Stored data entries:

[Start of section]

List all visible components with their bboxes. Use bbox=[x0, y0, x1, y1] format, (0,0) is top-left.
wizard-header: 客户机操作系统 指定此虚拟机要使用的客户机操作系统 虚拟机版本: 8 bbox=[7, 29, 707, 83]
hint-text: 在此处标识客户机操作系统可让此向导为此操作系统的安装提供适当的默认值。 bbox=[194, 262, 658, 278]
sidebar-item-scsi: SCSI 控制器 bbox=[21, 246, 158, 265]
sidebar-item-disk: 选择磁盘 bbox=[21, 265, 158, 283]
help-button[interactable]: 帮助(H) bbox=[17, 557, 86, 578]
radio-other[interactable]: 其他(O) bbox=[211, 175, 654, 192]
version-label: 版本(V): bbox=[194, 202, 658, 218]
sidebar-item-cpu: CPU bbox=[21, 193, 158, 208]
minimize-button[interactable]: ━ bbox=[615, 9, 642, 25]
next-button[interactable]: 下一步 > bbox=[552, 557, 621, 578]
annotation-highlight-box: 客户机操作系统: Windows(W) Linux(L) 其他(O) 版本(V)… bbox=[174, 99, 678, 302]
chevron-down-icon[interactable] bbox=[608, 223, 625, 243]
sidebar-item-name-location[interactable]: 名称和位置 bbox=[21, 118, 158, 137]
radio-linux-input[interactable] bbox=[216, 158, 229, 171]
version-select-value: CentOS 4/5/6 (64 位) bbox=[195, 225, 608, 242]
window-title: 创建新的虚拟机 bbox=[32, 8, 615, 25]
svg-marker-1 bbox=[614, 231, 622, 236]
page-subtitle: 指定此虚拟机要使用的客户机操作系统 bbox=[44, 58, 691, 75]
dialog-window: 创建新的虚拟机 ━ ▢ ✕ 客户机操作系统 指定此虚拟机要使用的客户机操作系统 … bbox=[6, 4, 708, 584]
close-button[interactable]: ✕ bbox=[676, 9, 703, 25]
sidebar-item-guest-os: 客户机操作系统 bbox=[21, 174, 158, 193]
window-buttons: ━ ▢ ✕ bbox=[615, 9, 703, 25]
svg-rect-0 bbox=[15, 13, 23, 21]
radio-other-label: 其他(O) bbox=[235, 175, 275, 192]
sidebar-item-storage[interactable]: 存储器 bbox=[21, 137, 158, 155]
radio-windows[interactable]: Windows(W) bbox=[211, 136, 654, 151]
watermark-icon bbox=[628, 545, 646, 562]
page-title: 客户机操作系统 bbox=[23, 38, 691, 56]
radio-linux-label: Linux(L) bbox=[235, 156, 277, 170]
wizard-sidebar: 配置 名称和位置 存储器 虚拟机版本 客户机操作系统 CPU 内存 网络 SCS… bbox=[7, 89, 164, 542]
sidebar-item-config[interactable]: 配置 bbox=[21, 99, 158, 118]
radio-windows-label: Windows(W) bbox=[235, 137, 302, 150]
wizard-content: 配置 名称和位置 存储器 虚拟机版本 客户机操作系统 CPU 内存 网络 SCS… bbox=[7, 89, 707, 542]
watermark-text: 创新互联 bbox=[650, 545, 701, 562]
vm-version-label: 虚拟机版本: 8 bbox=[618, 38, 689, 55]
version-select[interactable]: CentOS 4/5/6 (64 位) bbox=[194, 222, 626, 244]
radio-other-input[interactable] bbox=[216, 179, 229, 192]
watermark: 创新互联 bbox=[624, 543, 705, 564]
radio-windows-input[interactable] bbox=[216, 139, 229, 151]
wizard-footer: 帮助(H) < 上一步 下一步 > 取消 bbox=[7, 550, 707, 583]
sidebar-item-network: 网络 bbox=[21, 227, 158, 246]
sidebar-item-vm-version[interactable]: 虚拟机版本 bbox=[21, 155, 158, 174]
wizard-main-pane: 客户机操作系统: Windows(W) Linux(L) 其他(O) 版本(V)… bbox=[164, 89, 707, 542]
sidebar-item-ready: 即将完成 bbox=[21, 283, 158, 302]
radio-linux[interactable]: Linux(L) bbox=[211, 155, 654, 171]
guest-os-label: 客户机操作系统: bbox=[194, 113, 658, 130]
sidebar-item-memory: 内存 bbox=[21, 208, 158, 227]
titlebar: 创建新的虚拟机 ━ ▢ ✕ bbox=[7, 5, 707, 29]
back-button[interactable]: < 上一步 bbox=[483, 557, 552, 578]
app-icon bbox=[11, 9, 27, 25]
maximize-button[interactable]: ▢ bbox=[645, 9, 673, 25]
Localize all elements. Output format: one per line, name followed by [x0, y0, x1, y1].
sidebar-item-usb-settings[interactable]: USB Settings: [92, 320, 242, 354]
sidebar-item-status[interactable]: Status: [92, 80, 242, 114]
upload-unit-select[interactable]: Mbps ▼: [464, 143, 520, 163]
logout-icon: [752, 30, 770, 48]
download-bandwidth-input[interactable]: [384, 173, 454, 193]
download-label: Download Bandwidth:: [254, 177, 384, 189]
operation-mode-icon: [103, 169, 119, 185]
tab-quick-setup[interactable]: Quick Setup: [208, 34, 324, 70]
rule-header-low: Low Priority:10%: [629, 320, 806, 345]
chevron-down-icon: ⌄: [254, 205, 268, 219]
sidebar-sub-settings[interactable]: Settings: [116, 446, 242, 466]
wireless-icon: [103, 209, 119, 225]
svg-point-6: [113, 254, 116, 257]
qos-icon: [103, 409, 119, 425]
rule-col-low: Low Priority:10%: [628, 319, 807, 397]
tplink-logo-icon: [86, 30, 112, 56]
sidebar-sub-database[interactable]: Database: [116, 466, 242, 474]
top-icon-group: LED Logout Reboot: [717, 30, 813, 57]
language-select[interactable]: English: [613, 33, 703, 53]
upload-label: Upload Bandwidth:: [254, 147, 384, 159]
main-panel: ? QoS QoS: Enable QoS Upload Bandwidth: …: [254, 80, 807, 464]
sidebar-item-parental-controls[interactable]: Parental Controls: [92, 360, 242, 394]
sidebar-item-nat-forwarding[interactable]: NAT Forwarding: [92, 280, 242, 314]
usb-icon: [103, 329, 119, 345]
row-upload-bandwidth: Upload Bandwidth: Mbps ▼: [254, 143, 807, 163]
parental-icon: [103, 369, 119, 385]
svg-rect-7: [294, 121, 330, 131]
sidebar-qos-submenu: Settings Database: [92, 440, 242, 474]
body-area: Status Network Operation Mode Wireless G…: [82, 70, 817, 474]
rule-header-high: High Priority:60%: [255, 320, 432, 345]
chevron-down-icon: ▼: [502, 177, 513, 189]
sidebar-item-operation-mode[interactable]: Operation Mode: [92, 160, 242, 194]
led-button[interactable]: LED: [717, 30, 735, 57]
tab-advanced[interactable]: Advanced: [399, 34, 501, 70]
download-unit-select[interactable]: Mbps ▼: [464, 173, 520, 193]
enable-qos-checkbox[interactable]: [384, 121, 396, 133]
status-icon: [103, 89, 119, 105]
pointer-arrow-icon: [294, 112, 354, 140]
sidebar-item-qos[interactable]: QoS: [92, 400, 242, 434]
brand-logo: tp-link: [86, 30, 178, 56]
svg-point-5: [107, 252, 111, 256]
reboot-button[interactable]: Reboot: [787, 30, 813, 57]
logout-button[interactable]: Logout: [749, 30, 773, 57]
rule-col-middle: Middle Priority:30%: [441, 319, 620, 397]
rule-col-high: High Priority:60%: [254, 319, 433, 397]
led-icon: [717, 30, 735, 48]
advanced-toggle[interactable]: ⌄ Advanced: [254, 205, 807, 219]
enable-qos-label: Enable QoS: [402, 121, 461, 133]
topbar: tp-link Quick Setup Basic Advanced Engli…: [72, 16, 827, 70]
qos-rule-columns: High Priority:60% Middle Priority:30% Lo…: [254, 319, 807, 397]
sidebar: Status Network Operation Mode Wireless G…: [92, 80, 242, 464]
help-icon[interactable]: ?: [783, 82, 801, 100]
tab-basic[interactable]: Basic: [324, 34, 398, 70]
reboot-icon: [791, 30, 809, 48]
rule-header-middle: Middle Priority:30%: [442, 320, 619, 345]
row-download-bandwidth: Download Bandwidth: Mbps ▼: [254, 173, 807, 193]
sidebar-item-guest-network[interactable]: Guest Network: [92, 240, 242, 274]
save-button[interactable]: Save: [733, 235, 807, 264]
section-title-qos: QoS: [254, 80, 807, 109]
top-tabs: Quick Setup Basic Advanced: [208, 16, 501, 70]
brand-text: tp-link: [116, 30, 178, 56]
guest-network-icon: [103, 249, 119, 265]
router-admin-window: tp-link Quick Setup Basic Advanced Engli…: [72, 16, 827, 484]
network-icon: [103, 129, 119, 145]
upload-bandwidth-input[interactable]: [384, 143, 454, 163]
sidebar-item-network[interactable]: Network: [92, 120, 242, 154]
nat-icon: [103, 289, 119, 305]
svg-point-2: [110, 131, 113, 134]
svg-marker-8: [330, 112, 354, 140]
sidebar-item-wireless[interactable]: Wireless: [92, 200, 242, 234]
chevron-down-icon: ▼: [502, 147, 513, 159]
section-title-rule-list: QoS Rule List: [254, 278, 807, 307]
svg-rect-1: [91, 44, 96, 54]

[End of section]

PROBLEM STATEMENT: Scan the records above for the word "创建新的虚拟机". Copy each line that has it.

TASK RESULT:
window-title: 创建新的虚拟机 bbox=[32, 8, 615, 25]
dialog-window: 创建新的虚拟机 ━ ▢ ✕ 客户机操作系统 指定此虚拟机要使用的客户机操作系统 … bbox=[6, 4, 708, 584]
titlebar: 创建新的虚拟机 ━ ▢ ✕ bbox=[7, 5, 707, 29]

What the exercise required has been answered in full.